Vancouver and TransLink's pandemic spending nominated for government waste awards

Mar 16 2021, 1:03 am

Two BC government institutions were nominated for tongue-in-cheek awards for wasting taxpayer money.

The City of Vancouver was nominated for the Canadian Taxpayers Federation’s annual Teddy Awards for spending more than $300,000 on new officer furniture during the pandemic while Mayor Kennedy Stewart publicly asked higher levels of government for more money, saying the City was facing a COVID-19-related cash crunch.

The purchase was part of pre-planned renovations at City Hall, and much of the furniture was designer. Some Herman Miller chairs the City ordered cost $1,500 each according to the CTF, which called the incident a “dubious shopping spree.”

TransLink also received a nomination for using COVID-19 relief money to reimburse executives for pandemic pay cuts.

In the spring of 2020, TransLink announced its executives would take a 10% pay cut. According to the CTF, that’s a significant amount because the CEO alone makes $448,000 per year.

But the CTF filed Freedom of Information requests about the process, and found out the transit authority quietly used COVID-19 emergency aid money to reverse the pay cuts.

According to the CTF, $263,861 went to bringing executives’ salaries back to normal.

The CTF’s Teddy awards are named after Ted Weatherill, who in 1999 resigned from his federally appointed position for submitting dubious expenses. One of them was a $700 lunch for two.

Every year, the organization delivers a pig figurine named Teddy to the award winners.

The awards were held this week, and the BC nominees lost out to players the CTF deemed even bigger money-wasters.

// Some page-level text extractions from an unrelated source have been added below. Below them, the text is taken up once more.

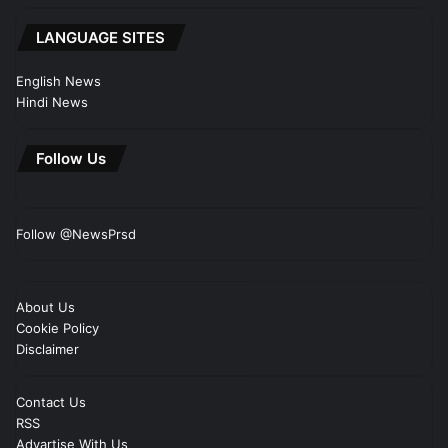
LANGUAGE SITES
English News
Hindi News
Follow Us
Follow @NewsPrsd
About Us
Cookie Policy
Disclaimer
Contact Us
RSS
Advartise With Us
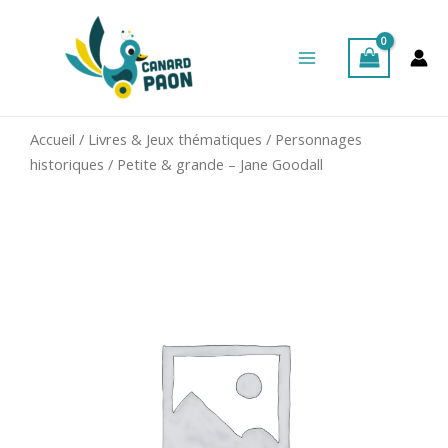
Aller
Main
au
Menu
contenu
Accueil
/
Livres & Jeux thématiques
/
Personnages
historiques
/ Petite & grande – Jane Goodall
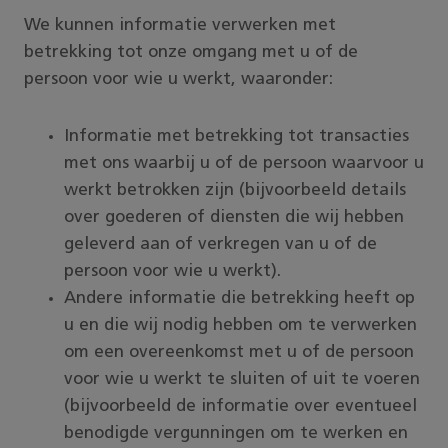
We kunnen informatie verwerken met
betrekking tot onze omgang met u of de
persoon voor wie u werkt, waaronder:
Informatie met betrekking tot transacties
met ons waarbij u of de persoon waarvoor u
werkt betrokken zijn (bijvoorbeeld details
over goederen of diensten die wij hebben
geleverd aan of verkregen van u of de
persoon voor wie u werkt).
Andere informatie die betrekking heeft op
u en die wij nodig hebben om te verwerken
om een overeenkomst met u of de persoon
voor wie u werkt te sluiten of uit te voeren
(bijvoorbeeld de informatie over eventueel
benodigde vergunningen om te werken en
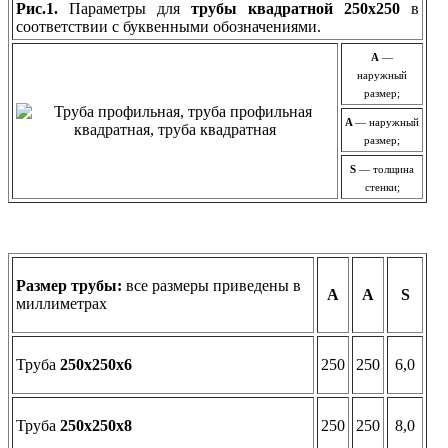
Рис.1.
Параметры для
трубы квадратной 250х250
в
соответствии с буквенными обозначениями.
A
—
наружный
размер;
A
— наружный
размер;
S
— толщина
стенки;
Размер трубы:
все размеры приведены в
А
А
S
миллиметрах
Труба
250х250х6
250
250
6,0
Труба
250х250х8
250
250
8,0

Former governor general Julie Payette was given the federal Teddy award for spending more than $1 million on her swearing-in ceremony and renovations to the governor general’s residence. An investigation into her management style cost another $393,000 as well.

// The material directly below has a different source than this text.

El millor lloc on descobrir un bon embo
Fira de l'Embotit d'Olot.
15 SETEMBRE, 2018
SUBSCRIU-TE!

The provincial Teddy award went to the government of Quebec for its fumbled attempts to buy a ferry to shuttle people across the St. Lawrence River. Quebec paid $175 million for the first ship that needed so many repairs it couldn’t operate. It spent another $2 million on a second ship, but that crashed twice and broke. A third ship cost $45 million, and the CTF said that one has hit a dock twice now too.

Toronto got a nod for money wasted on its bike lanes. The city spent about $250,000 installing lanes and then taking them out again.

The Teddy’s lifetime achievement award this year went to the federal government’s Phoenix Pay System, which has been responsible for countless headaches as federal government employees got paid incorrect amounts.